Just days after Obama’s National Labor Relations Board ordered two companies to rehire employees let go for screaming profanities at their superiors, the Equal Employment Opportunity Commission upped the ante with another anti-business move. The commission is filing a lawsuit against Wisconsin Plastics Inc., suggesting its prerequisite that employees are proficient in English is somehow a violation of the Civil Rights Act of 1964.
In an attempt to justify its contention that the law protects the “linguistic characteristics” of minorities, the EEOC issued a press release featuring a defense by Chicago Regional Attorney John C. Hendrickson.

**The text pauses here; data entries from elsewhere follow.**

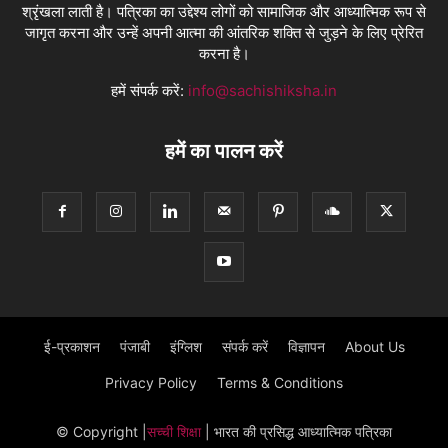
श्रृंखला लाती है। पत्रिका का उद्देश्य लोगों को सामाजिक और आध्यात्मिक रूप से
जागृत करना और उन्हें अपनी आत्मा की आंतरिक शक्ति से जुड़ने के लिए प्रेरित
करना है।
हमें संपर्क करें:
info@sachishiksha.in
हमें का पालन करें
ई-प्रकाशन
पंजाबी
इंग्लिश
संपर्क करें
विज्ञापन
About Us
Privacy Policy
Terms & Conditions
© Copyright
|
सच्ची शिक्षा
| भारत की प्रसिद्ध आध्यात्मिक पत्रिका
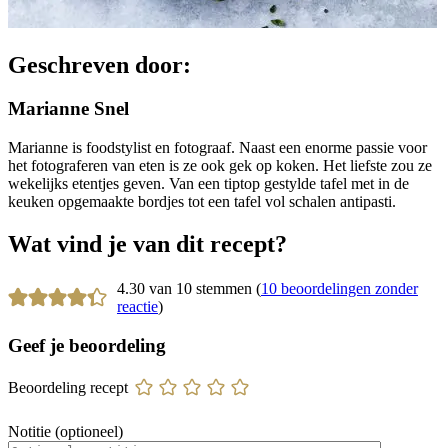
Geschreven door:
Marianne Snel
Marianne is foodstylist en fotograaf. Naast een enorme passie voor
het fotograferen van eten is ze ook gek op koken. Het liefste zou ze
wekelijks etentjes geven. Van een tiptop gestylde tafel met in de
keuken opgemaakte bordjes tot een tafel vol schalen antipasti.
Wat vind je van dit recept?
4.30 van 10 stemmen (
10 beoordelingen zonder
reactie
)
Geef je beoordeling
Beoordeling recept
Notitie (optioneel)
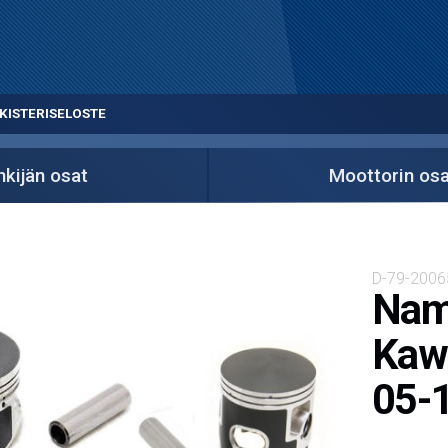
KISTERISELOSTE
kijän osat
Moottorin osa
D-79-2006
Namu
Kawa
05-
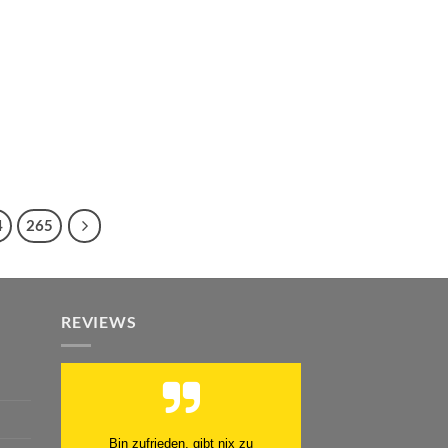
4
265
REVIEWS
Schnell. Zuverlässig. Klasse.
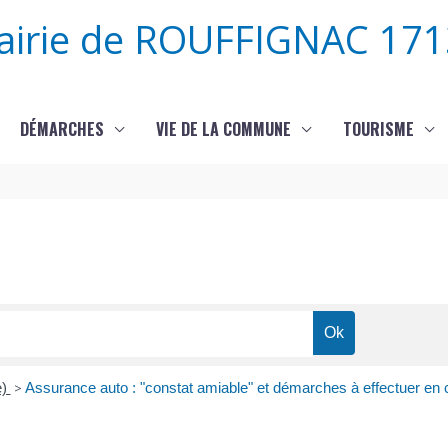
airie de ROUFFIGNAC 171
DÉMARCHES
VIE DE LA COMMUNE
TOURISME
e)
>
Assurance auto : "constat amiable" et démarches à effectuer en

“When speaking English fluently is not, in fact, required for the safe and effective performance of a job, nor for the successful operation of the employer’s business, requiring employees to be fluent in English usually constitutes employment discrimination on the basis of national origin – and thus violates federal law.”
Judicial Watch’s Spanish Media Liaison Irene Garcia, however, noted that such a requirement is a necessity for those employed at the company in question. She said it is “ludicrous” to think an American business is not free to demand its staff speak and understand English.
Unfortunately, she concluded, such bizarre contentions are par for the course in the Obama administration.
“We’ve seen some decisions that are kind of radical that we haven’t seen in the past — under Republican or Democrat administrations.”